Ostatnio sen z powiek spędzają jej myśli: "Co się stanie z Kubą?". W połowie kwietnia, razem z mężem Iwona będzie musiała ponownie stawić się na rozprawie sądowej, na której zapadnie wyrok w sprawie, w którą zamieszany jest jej najstarszy pasierb.

Przypomnijmy: w 2009 r. Jakub i jego trzej koledzy napadli na 27-latka w Pile. Pobili go i skopali. W wyniku odniesionych obrażeń mężczyzna zmarł. Rok później Kuba i jego koledzy zostali skazani na dwa lata więzienia, 5400 zł grzywny oraz 8 tys. zł zadośćuczynienia. Wykonanie kary zostało jednak warunkowo zawieszone na pięć lat.

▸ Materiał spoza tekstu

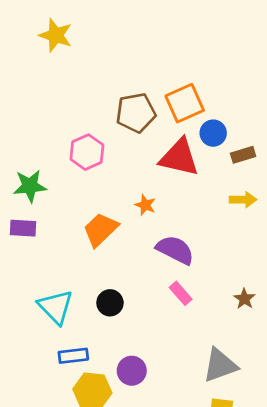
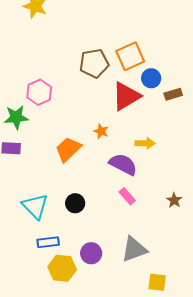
pink hexagon: (87, 152) -> (39, 92), moved
red triangle: (179, 158) -> (126, 96), turned -44
yellow arrow: (243, 200) -> (145, 143), moved
gray triangle: (220, 365) -> (134, 249), moved

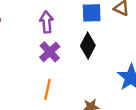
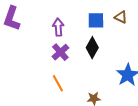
orange line: (48, 89) -> (58, 83), turned -42

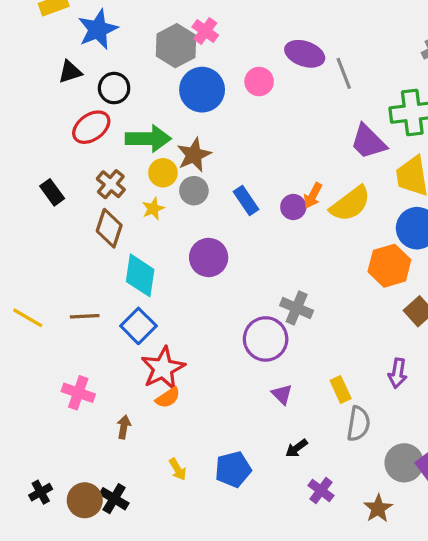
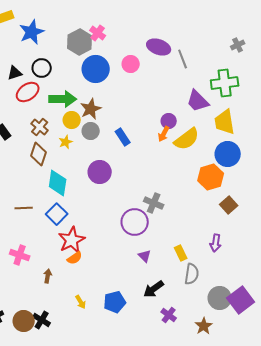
black triangle: (70, 72) -> (15, 73), moved
purple circle: (293, 207) -> (169, 121), moved
black arrow: (297, 448) -> (154, 289), size x1.5

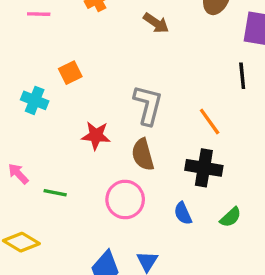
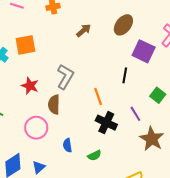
brown arrow: (156, 23) -> (84, 30), turned -91
orange square: (70, 73) -> (26, 45), size x1.5
black cross: (204, 168) -> (106, 123), moved

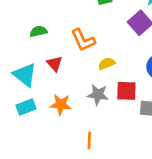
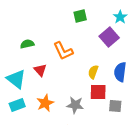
yellow semicircle: (107, 64) -> (93, 72), moved, turned -48
gray star: (98, 95) -> (75, 105), moved
orange star: (61, 105) -> (45, 103), turned -30

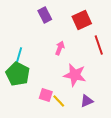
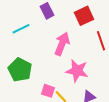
pink arrow: (60, 48) -> (62, 44), size x1.6
cyan line: (19, 56) -> (21, 29), moved, turned 48

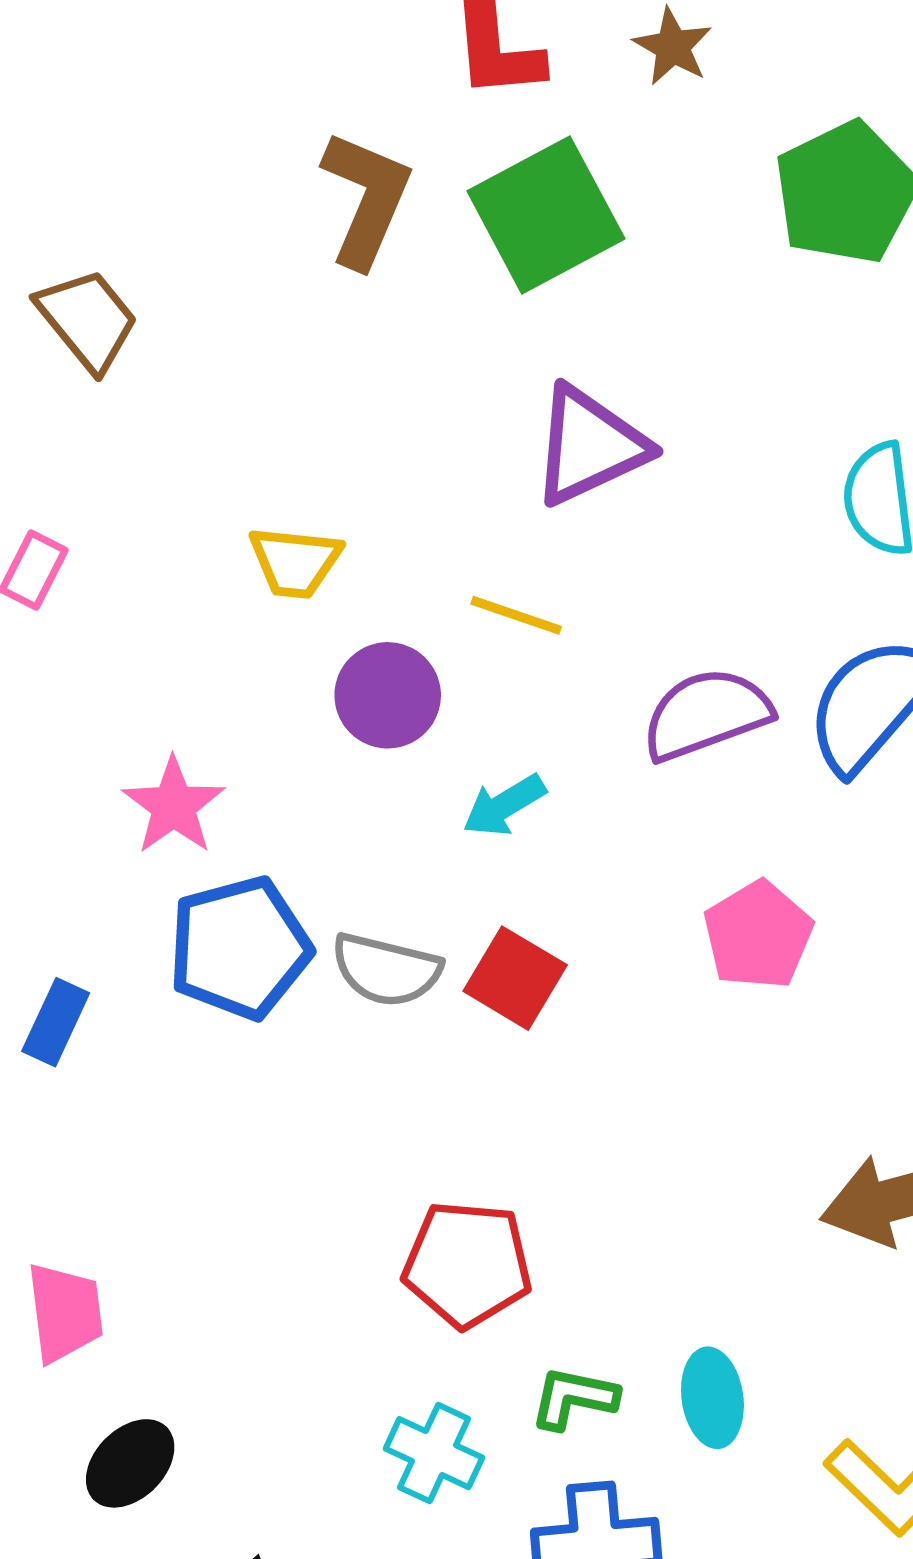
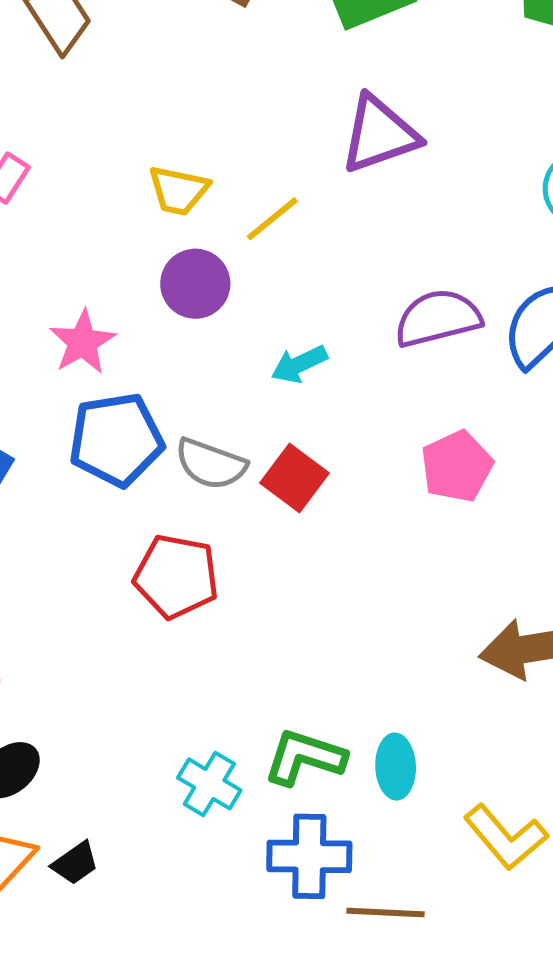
yellow line: (516, 615) -> (272, 219), moved, turned -64
purple circle: (388, 695) -> (195, 284), moved
red pentagon: (467, 1264) -> (176, 576), moved
green L-shape: (574, 1398) -> (305, 757), size x1.4

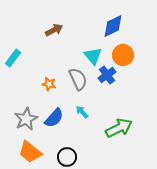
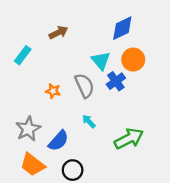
cyan rectangle: (13, 58) -> (23, 55), moved
blue semicircle: (54, 118) -> (58, 141), moved

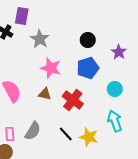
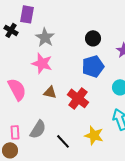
pink star: (51, 68) -> (42, 63), moved
black line: (66, 134) -> (63, 141), moved

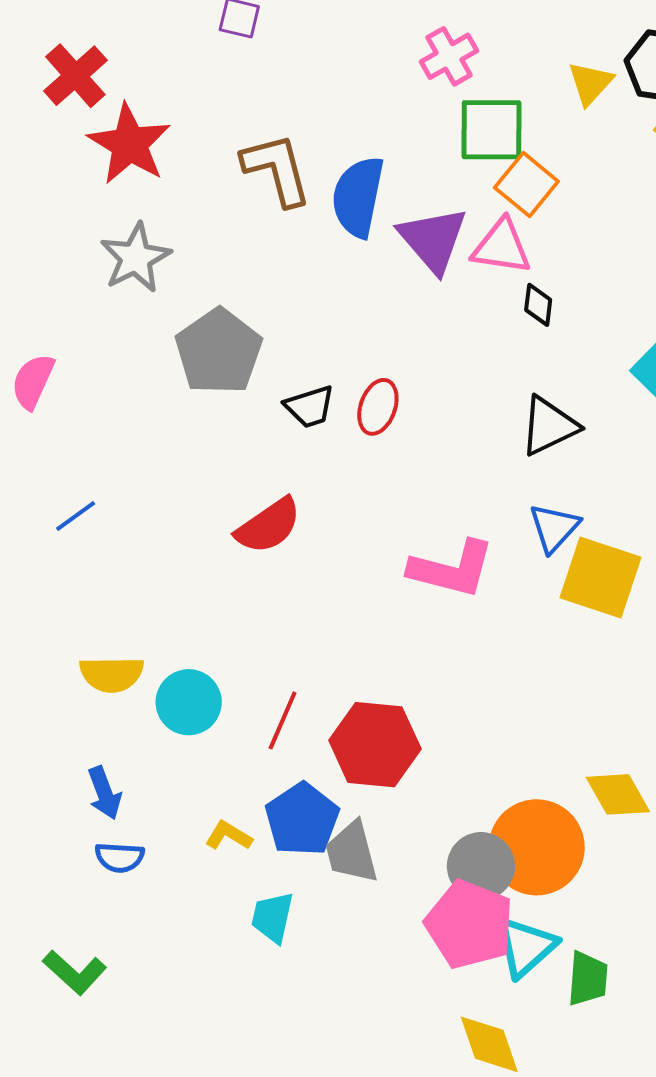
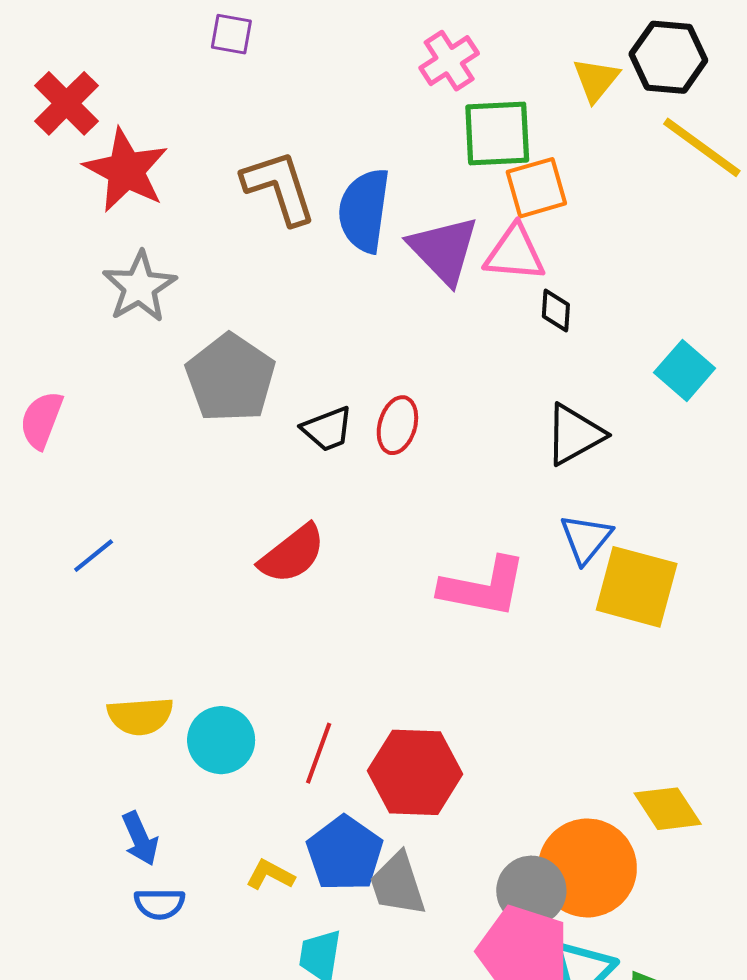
orange square: (526, 185) -> (536, 188), turned 38

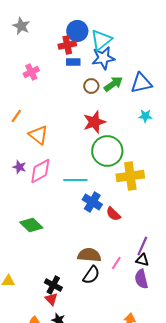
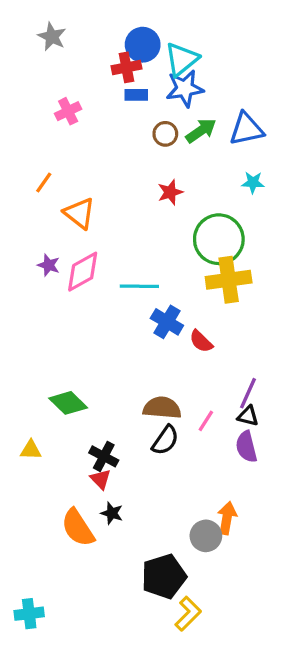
red star: (94, 122) -> (170, 192), size x0.7
green circle: (107, 151) -> (219, 239), moved
green diamond: (31, 225) -> (68, 403), moved

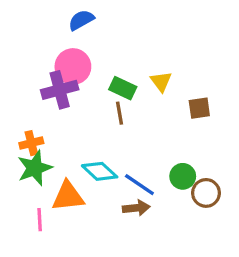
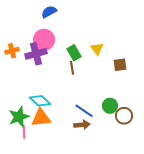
green rectangle: (123, 88) -> (74, 53), turned 35
orange cross: (31, 143) -> (12, 51), moved
green star: (35, 168) -> (19, 117), moved
cyan diamond: (100, 171) -> (40, 101), moved

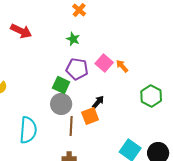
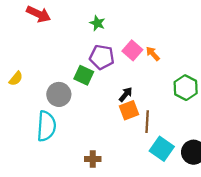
gray circle: (61, 104) -> (59, 94), moved
orange square: (90, 116) -> (129, 110), moved
brown line: (71, 126) -> (147, 122), moved

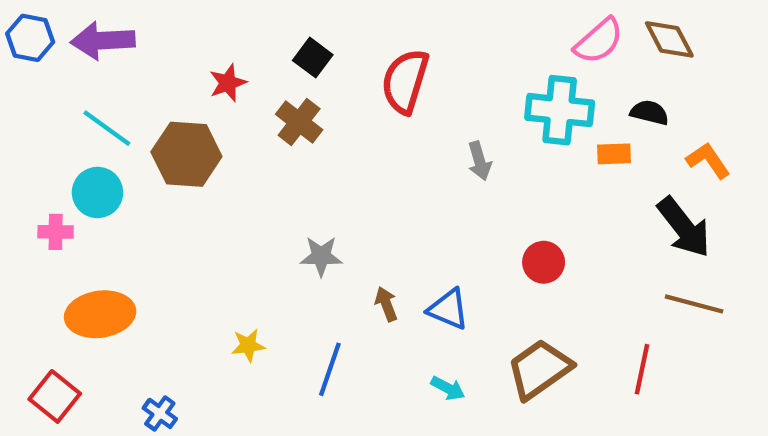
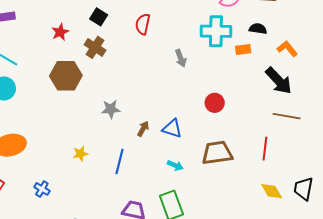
red semicircle: (405, 81) -> (143, 24), size x0.7
brown hexagon: (186, 154) -> (66, 76), moved
brown arrow: (386, 304) -> (143, 129), turned 56
brown trapezoid: (539, 369) -> (217, 153), turned 32

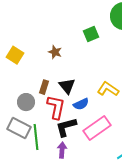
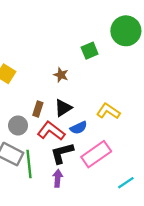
brown star: (55, 52) -> (61, 75), moved
black triangle: (67, 86) -> (63, 108), turned 36
red L-shape: (56, 107) -> (51, 131), turned -65

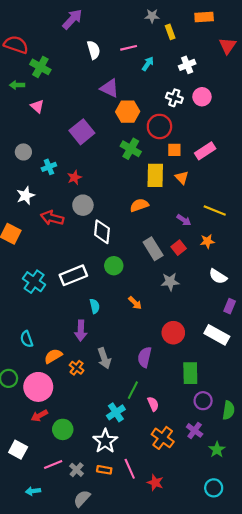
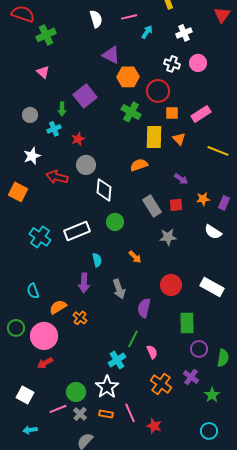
green cross: (40, 67) -> (46, 35), turned 36
green arrow: (17, 85) -> (62, 109), moved, turned -88
yellow line: (215, 210) -> (218, 151), moved
red square: (179, 248) -> (176, 205), turned 32
purple rectangle: (230, 306) -> (224, 203), moved
gray arrow: (104, 358) -> (119, 289), moved
green circle: (63, 429) -> (76, 392), moved
cyan arrow: (33, 491) -> (30, 430), moved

Koszmar rodziny powrócił w październiku ubiegłego roku, gdy Sąd Apelacyjny zakwestionował wyrok i skierował sprawę do Sądu Najwyższego. Ten zaś nakazał Sądowi Okręgowemu w Poznaniu zacząć sprawę od nowa. Wprawdzie teraz Jakub jest na wolności, ale nie wiadomo, jak długo będzie się nią cieszył.

10 kwietnia, po raz kolejny usłyszy wyrok sądowy. Już ostateczny.

Gdy dziennikarze tygodnika "Dobry Czas" poprosili Wojciecha Oświęcimskiego o komentarz, był bardzo powściągliwy:

- Boję się, że w mediach zostanie to przekręcone. Taką samą postawę przyjęła Iwona. Kiedyś niesiona matczynymi uczuciami powiedziała, że Kuba to dobry i wrażliwy chłopak. Posypały się na nią gromy. Bo jak to, taki dobry i zabił człowieka? Tam było kilku chłopaków, a ludzie źle mówią tylko o nim. Dlaczego? Bo jest rodziną Iwony! - uzasadnia.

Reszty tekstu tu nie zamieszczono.